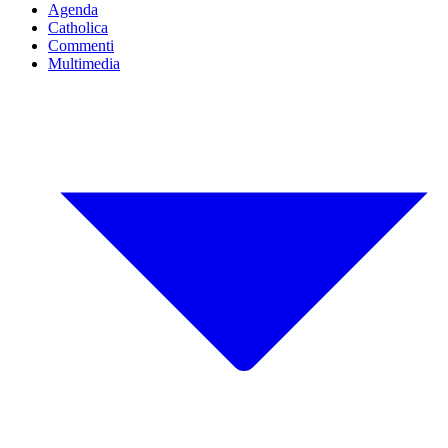
Agenda
Catholica
Commenti
Multimedia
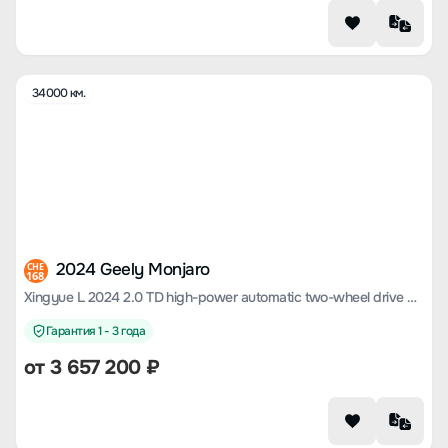
34000 км.
2024 Geely Monjaro
CHE
168
Xingyue L 2024 2.0 TD high-power automatic two-wheel drive cloud version
Гарантия 1 - 3 года
от
3 657 200
₽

The problem: Retype exactly, please, each line from the line that contains "Xingyue L 2024" through the last line of the entries above, with nothing added.

Task solution:
Xingyue L 2024 2.0 TD high-power automatic two-wheel drive cloud version
Гарантия 1 - 3 года
от
3 657 200
₽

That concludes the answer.